Der von Kachelmann gegen Claudia W. geführte
Vernichtungsfeldzug unterstützt und schützt Vergewaltiger und Frauenschläger gleichermaßen. Gewaltbetroffene Frauen fürchten genau die Situation, der Claudia W. jetzt ausgeliefert ist: Beleidigungen, unverhohlen feindselige Angriffe auf ihre Integrität; eine
sensationslüsterne Öffentlichkeit die offen ihre Glaubwürdigkeit bezweifelt und ein alarmierend hohes Ausmaß an demonstrierter
Tätersolidarität. Auch wenn Jörg Kachelnmann seine Attacken "nur" gegen Claudia W. richtet, treffen sie unzählige von Männergewalt betroffene und geschädigte Frauen.
Angst wird erzeugt und Schweigen gefördert. Die Botschaft ist eindeutig: Die einzelne Betroffene hat keine Chance gegen den mächtigen Gegner. Ihr Leiden wird negiert, sie wird gewaltsam in die Rolle der Täterin gepresst und sofort von der Öffentlichkeit als „Kriminelle“ gehandelt
Diese Strategie wird von vielen der sich mit Kachelmann solidarisch erklärenden Gruppierungen ebenfalls gegen(über) Frauen eingesetzt die sich im öffentlichen politischen Diskurs für feministische Themen einsetzen. In diesem Zusammenhang wird auffällig häufig zu Schilderungen extremer sexueller Gewalt gegriffen.

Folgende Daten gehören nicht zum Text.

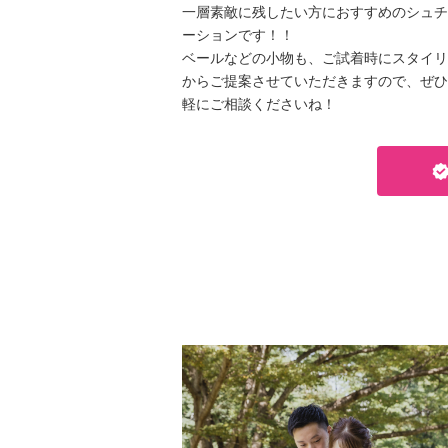
一層素敵に残したい方におすすめのシュチ
ーションです！！
ベールなどの小物も、ご試着時にスタイリ
からご提案させていただきますので、ぜひ
軽にご相談くださいね！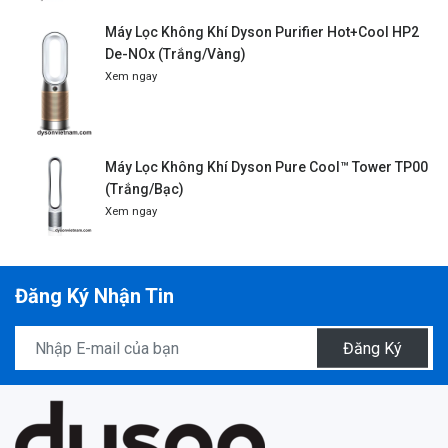
Máy Lọc Không Khí Dyson Purifier Hot+Cool HP2
De-NOx (Trắng/Vàng)
Xem ngay
Máy Lọc Không Khí Dyson Pure Cool™ Tower TP00
(Trắng/Bạc)
Xem ngay
Đăng Ký Nhận Tin
Đăng Ký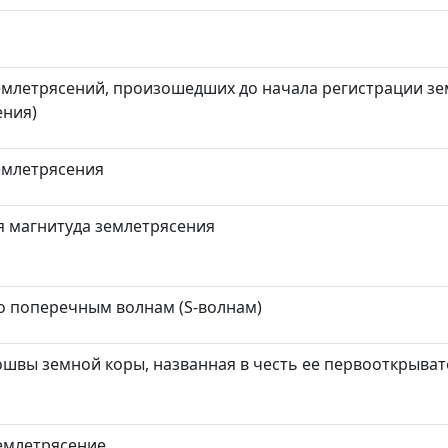
емлетрясений, произошедших до начала регистрации з
ения)
емлетрясения
 магнитуда землетрясения
о поперечным волнам (
S
-волнам)
ошвы земной коры, названная в честь ее первооткрыват
емлетрясение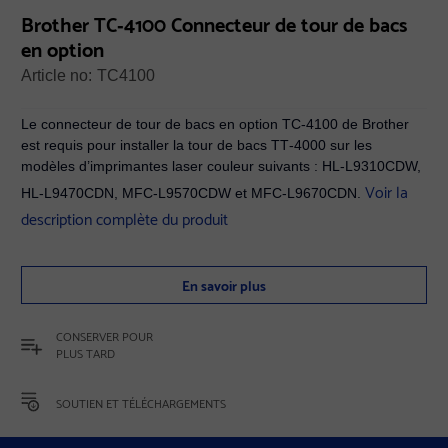
Brother TC‐4100 Connecteur de tour de bacs
en option
Article no:
TC4100
Le connecteur de tour de bacs en option TC-4100 de Brother
est requis pour installer la tour de bacs TT‐4000 sur les
modèles d’imprimantes laser couleur suivants : HL‐L9310CDW,
Voir la
HL‐L9470CDN, MFC‐L9570CDW et MFC‐L9670CDN.
description complète du produit
En savoir plus
CONSERVER POUR
PLUS TARD
SOUTIEN ET TÉLÉCHARGEMENTS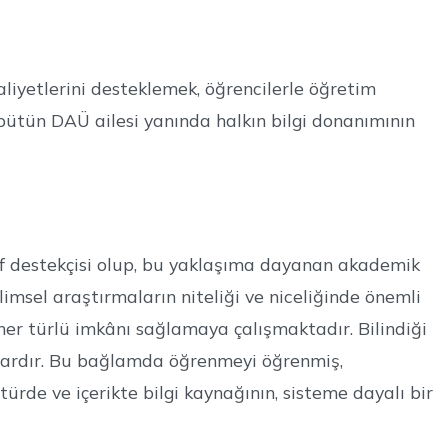
liyetlerini desteklemek, öğrencilerle öğretim
bütün DAÜ ailesi yanında halkın bilgi donanımının
ktif destekçisi olup, bu yaklaşıma dayanan akademik
imsel araştırmaların niteliği ve niceliğinde önemli
 her türlü imkânı sağlamaya çalışmaktadır. Bilindiği
 vardır. Bu bağlamda öğrenmeyi öğrenmiş,
türde ve içerikte bilgi kaynağının, sisteme dayalı bir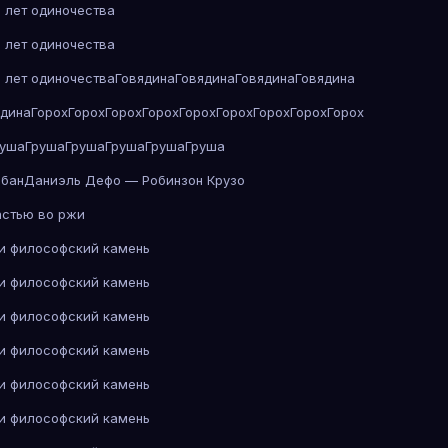
 лет одиночества
 лет одиночества
 лет одиночества
Говядина
Говядина
Говядина
Говядина
ядина
Горох
Горох
Горох
Горох
Горох
Горох
Горох
Горох
Горох
руша
Груша
Груша
Груша
Груша
Груша
абан
Даниэль Дефо — Робинзон Крузо
астью во ржи
 и философский камень
 и философский камень
 и философский камень
 и философский камень
 и философский камень
 и философский камень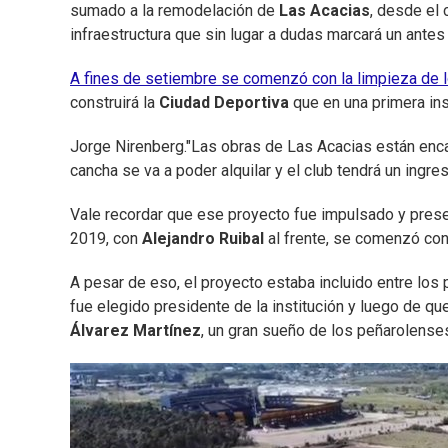
sumado a la remodelación de
Las Acacias
, desde el 
infraestructura que sin lugar a dudas marcará un ante
A fines de setiembre se comenzó con la limpieza de l
construirá la
Ciudad Deportiva
que en una primera ins
Jorge Nirenberg.
"Las obras de Las Acacias están enca
cancha se va a poder alquilar y el club tendrá un ingre
Vale recordar que ese proyecto fue impulsado y prese
2019, con
Alejandro Ruibal
al frente, se comenzó con
A pesar de eso, el proyecto estaba incluido entre los 
fue elegido presidente de la institución y luego de que
Álvarez Martínez
, un gran sueño de los peñarolense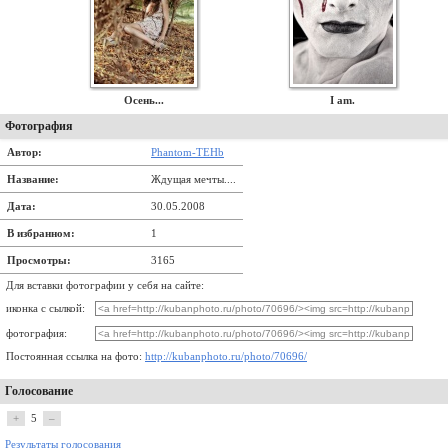
Осень...
I am.
Фотография
Автор:
Phantom-TEHb
Название:
Ждущая мечты....
Дата:
30.05.2008
В избранном:
1
Просмотры:
3165
Для вставки фотографии у себя на сайте:
иконка с сылкой:
фотография:
Постоянная ссылка на фото:
http://kubanphoto.ru/photo/70696/
Голосование
+
5
–
Результаты голосования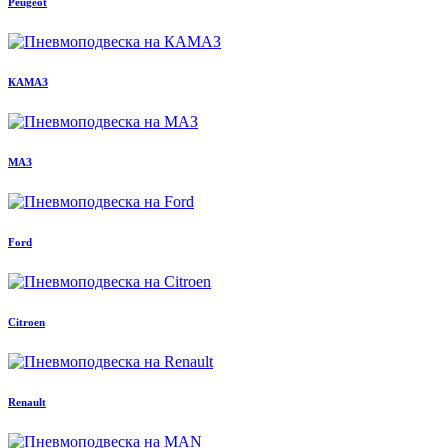
Peugeot
КАМАЗ
МАЗ
Ford
Citroen
Renault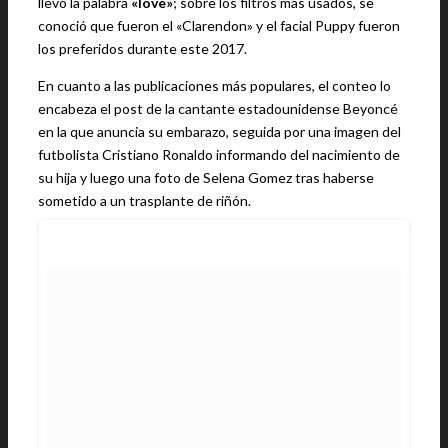
llevó la palabra
«love»
; sobre los filtros más usados, se
conoció que fueron el «Clarendon» y el facial Puppy fueron
los preferidos durante este 2017.
En cuanto a las publicaciones más populares, el conteo lo
encabeza el post de la cantante estadounidense Beyoncé
en la que anuncia su embarazo, seguida por una imagen del
futbolista Cristiano Ronaldo informando del nacimiento de
su hija y luego una foto de Selena Gomez tras haberse
sometido a un trasplante de riñón.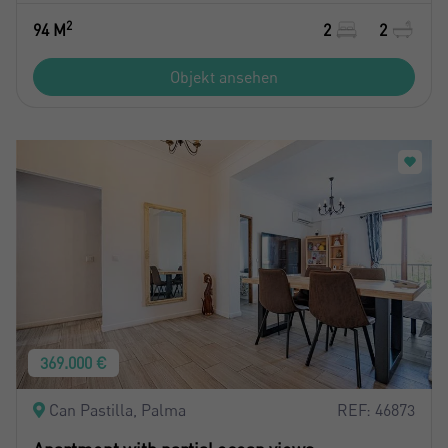
2
94 M
2
2
Objekt ansehen
369.000 €
Can Pastilla, Palma
REF: 46873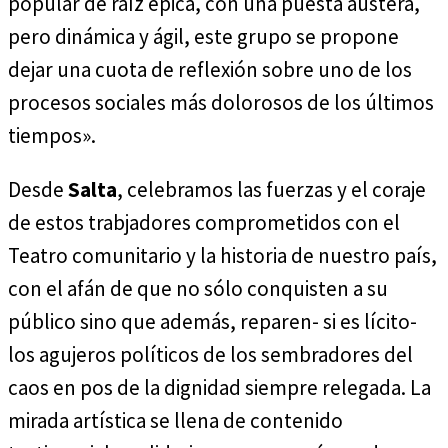
popular de raíz épica, con una puesta austera,
pero dinámica y ágil, este grupo se propone
dejar una cuota de reflexión sobre uno de los
procesos sociales más dolorosos de los últimos
tiempos».
Desde
Salta
, celebramos las fuerzas y el coraje
de estos trabjadores comprometidos con el
Teatro comunitario y la historia de nuestro país,
con el afán de que no sólo conquisten a su
público sino que además, reparen- si es lícito-
los agujeros políticos de los sembradores del
caos en pos de la dignidad siempre relegada. La
mirada artística se llena de contenido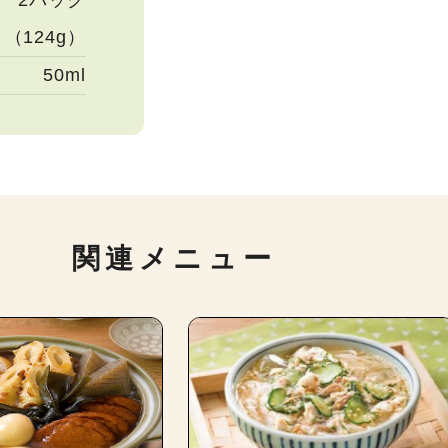
2パック
（124g）
50ml
関連メニュー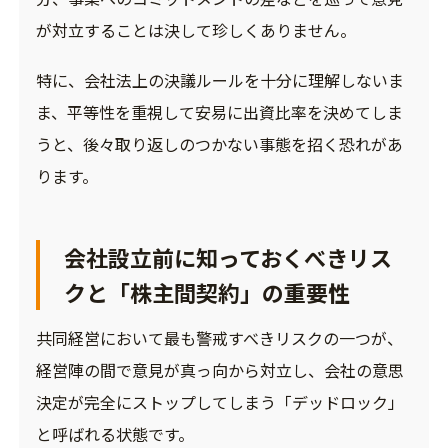
が対立することは決して珍しくありません。
特に、
会社法
上の決議ルールを十分に理解しないま
ま、平等性を重視して安易に出資比率を決めてしま
うと、後々取り返しのつかない事態を招く恐れがあ
ります。
会社設立前に知っておくべきリス
クと「株主間契約」の重要性
共同経営において最も警戒すべきリスクの一つが、
経営陣の間で意見が真っ向から対立し、会社の意思
決定が完全にストップしてしまう「デッドロック」
と呼ばれる状態です。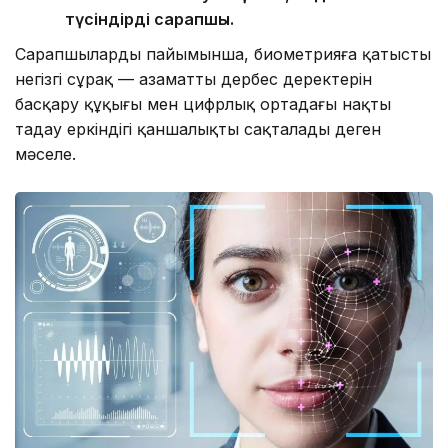
түсіндірді сарапшы.
Сарапшылардың пайымынша, биометрияға қатысты
негізгі сұрақ — азаматтың дербес деректерін
басқару құқығы мен цифрлық ортадағы нақты
таңдау еркіндігі қаншалықты сақталады деген
мәселе.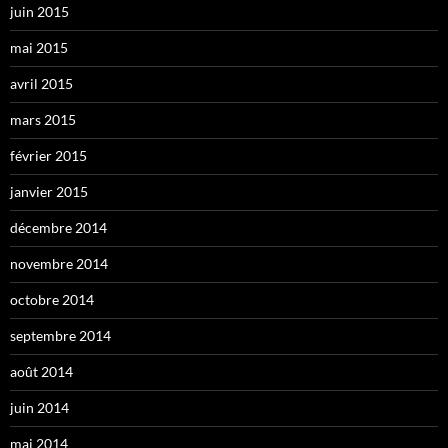
juin 2015
mai 2015
avril 2015
mars 2015
février 2015
janvier 2015
décembre 2014
novembre 2014
octobre 2014
septembre 2014
août 2014
juin 2014
mai 2014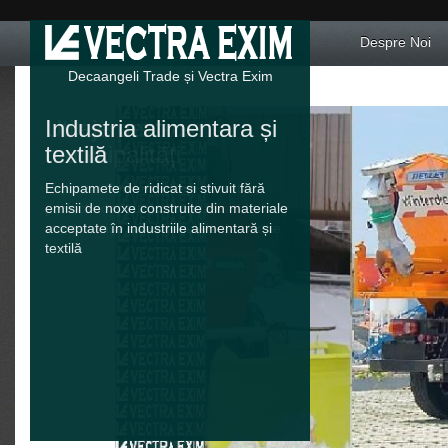
Despre Noi
Decaangeli Trade și Vectra Exim
Industria alimentara și
textilă
Echipamete de ridicat si stivuit fără
emisii de noxe construite din materiale
acceptate în industriile alimentară și
textilă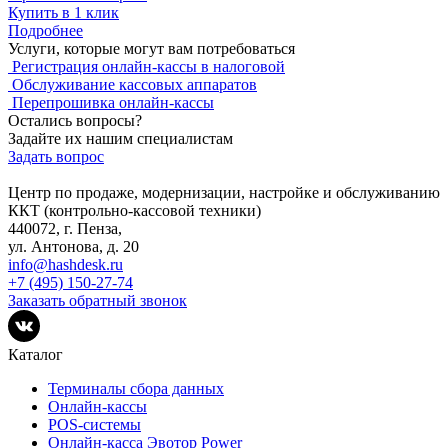
Купить в 1 клик
Подробнее
Услуги, которые могут вам потребоваться
Регистрация онлайн-кассы в налоговой
Обслуживание кассовых аппаратов
Перепрошивка онлайн-кассы
Остались вопросы?
Задайте их нашим специалистам
Задать вопрос
Центр по продаже, модернизации, настройке и обслуживанию
ККТ (контрольно-кассовой техники)
440072, г. Пенза,
ул. Антонова, д. 20
info@hashdesk.ru
+7 (495) 150-27-74
Заказать обратный звонок
Каталог
Терминалы сбора данных
Онлайн-кассы
POS-системы
Онлайн-касса Эвотор Power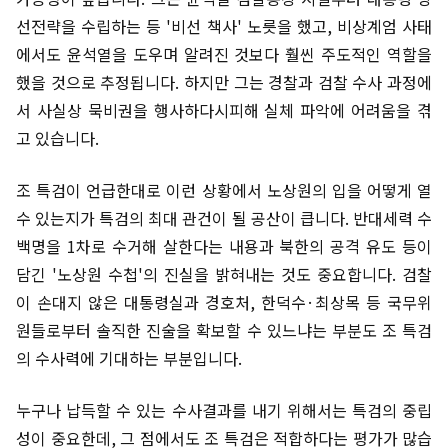
선전략을 수립하는 등 '비선 책사' 노릇을 했고, 비상계엄 사태
에서도 윤석열을 도우며 알려진 것보다 훨씬 주도적인 역할을
했을 것으로 추정됩니다. 하지만 그는 경찰과 검찰 수사 과정에
서 사실상 묵비권을 행사하다시피해 실체 파악에 어려움을 겪
고 있습니다.
조 특검이 언급한대로 이런 상황에서 노상원의 입을 어떻게 열
수 있는지가 특검의 최대 관건이 될 공산이 큽니다. 반대세력 수
백명을 1차로 수거해 살한다는 내용과 북한의 공격 유도 등이
담긴 '노상원 수첩'의 진실을 밝혀내는 것도 중요합니다. 검찰
이 손대지 않은 대통령실과 경호처, 한덕수·최상목 등 국무위
원들로부터 솔직한 진술을 확보할 수 있느냐는 부분도 조 특검
의 수사력에 기대하는 부분입니다.
누구나 납득할 수 있는 수사결과를 내기 위해서는 특검의 중립
성이 중요한데, 그 점에서도 조 특검은 적합하다는 평가가 많습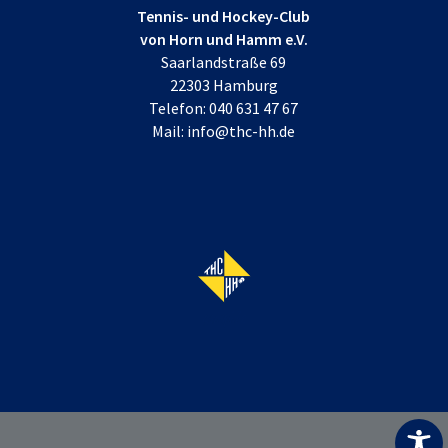
Tennis- und Hockey-Club
von Horn und Hamm e.V.
Saarlandstraße 69
22303 Hamburg
Telefon:
040 631 47 67
Mail:
info@thc-hh.de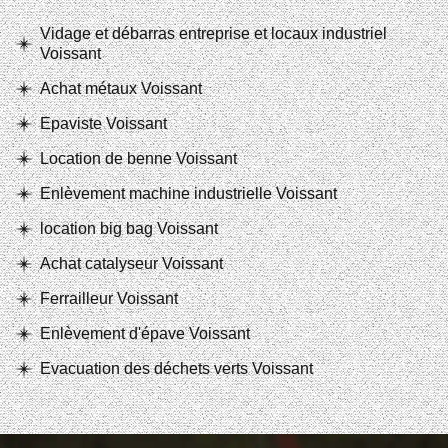
Vidage et débarras entreprise et locaux industriel
Voissant
Achat métaux Voissant
Epaviste Voissant
Location de benne Voissant
Enlèvement machine industrielle Voissant
location big bag Voissant
Achat catalyseur Voissant
Ferrailleur Voissant
Enlèvement d'épave Voissant
Evacuation des déchets verts Voissant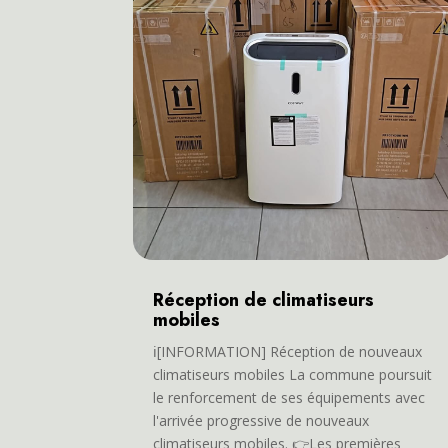
Réception de climatiseurs
mobiles
ℹ️[INFORMATION] Réception de nouveaux
climatiseurs mobiles La commune poursuit
le renforcement de ses équipements avec
l'arrivée progressive de nouveaux
climatiseurs mobiles. 👉Les premières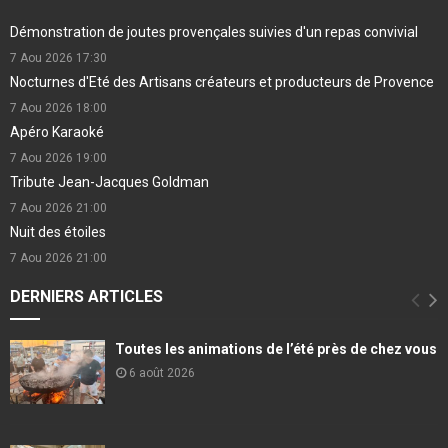
Démonstration de joutes provençales suivies d'un repas convivial
7 Aou 2026
17:30
Nocturnes d'Eté des Artisans créateurs et producteurs de Provence
7 Aou 2026
18:00
Apéro Karaoké
7 Aou 2026
19:00
Tribute Jean-Jacques Goldman
7 Aou 2026
21:00
Nuit des étoiles
7 Aou 2026
21:00
DERNIERS ARTICLES
Toutes les animations de l’été près de chez vous
6 août 2026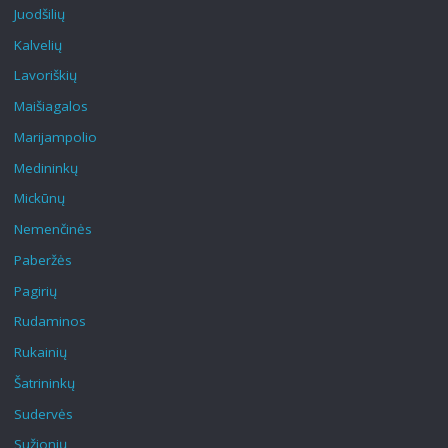
Juodšilių
Kalvelių
Lavoriškių
Maišiagalos
Marijampolio
Medininkų
Mickūnų
Nemenčinės
Paberžės
Pagirių
Rudaminos
Rukainių
Šatrininkų
Sudervės
Sužionių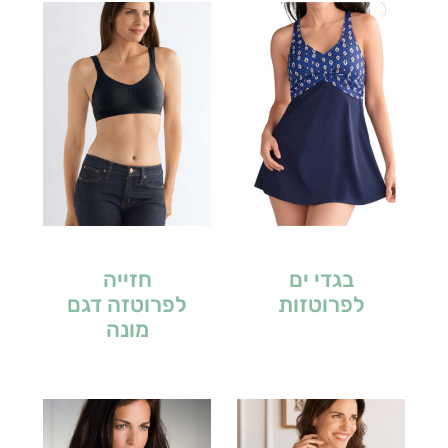
בגדי ים
חזייה
לפרוטזות
לפרוטזה דגם
מונה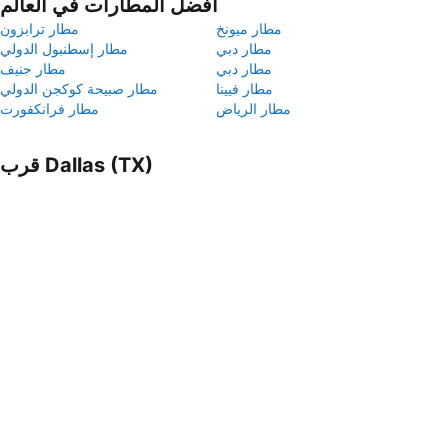
أفضل المطارات في العالم
مطار ميونخ
مطار ترابزون
مطار دبي
مطار إسطنبول الدولي
مطار دبي
مطار جنيف
مطار فيينا
مطار صبيحة كوكجن الدولي
مطار الرياض
مطار فرانكفورت
قرب Dallas (TX)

Unabhängig von Schauplätzen und Gegenständen geht es immer wieder um den Erhalt der Vormachtstellung des Mannes. Selbige habe nicht hinterfragt zu werden, sowohl auf gesellschaftlicher als auch auf privater Ebene. Diese strukturelle Benachteiligung von Frauen ist der Nährboden, auf dem sexuelle und häusliche Gewalt gedeihen.
Damit sexuelle Gewalt erfolgreich bekämpft wird, bedarf es eines Schutzes der Opfer und deren Würde sowie der deutlichen Entsolidarisierung mit den Tätern. Unabhängig davon, ob diese Freunde, Kollegen, Brüder oder Prominente sind. J. Kachelmann benutzt seinen Freispruch dazu, eine Kampagne gegen Opfer zu starten, um sich gleichzeitig seine weitere Prominenz und damit sein Einkommen zu sichern. Wie viele privat bleibenden Opfern dadurch geschadet werden, interessiert ihn dabei nicht. So verblassen auch Lippenbenkenntnisse des ehemaligen Wetteransagers in denen er betont, dass "echte Vergewaltiger" natürlich bestraft werden müssen, und ein kurzer Rock selbstverständlich niemals eine Aufforderung zum Sex sei.
In Anbetracht der Faktenlage ist es grotesk - oder aber schlichtweg dumm - von einer "unbedingt zu stoppenden Opferindustrie" zu sprechen. Die Realität zeigt und immer wieder, dass wir in einer Gesellschaft leben, die die Täter schützt, während die Opfer länger als sechs Monate auf einen Therapieplatz warten.